#### [DATASET RECORDS]
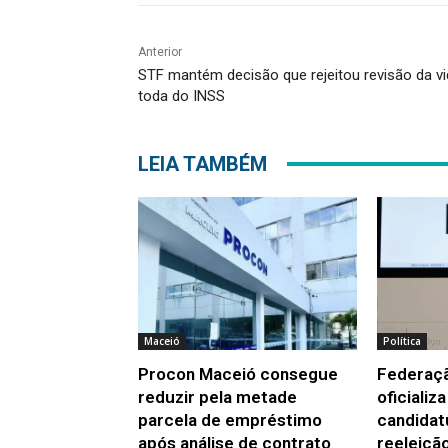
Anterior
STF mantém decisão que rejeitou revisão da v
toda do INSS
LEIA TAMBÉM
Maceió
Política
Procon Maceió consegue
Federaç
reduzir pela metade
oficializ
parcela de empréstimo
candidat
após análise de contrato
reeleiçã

...

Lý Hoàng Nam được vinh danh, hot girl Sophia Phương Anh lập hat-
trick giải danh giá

#### [WHAT YOU NEED TO DO]
What lines in the material above contain the word "danh"? Copy them out.

#### [SOLUTION TO THIS EXERCISE]
Lý Hoàng Nam được vinh danh, hot girl Sophia Phương Anh lập hat-
trick giải danh giá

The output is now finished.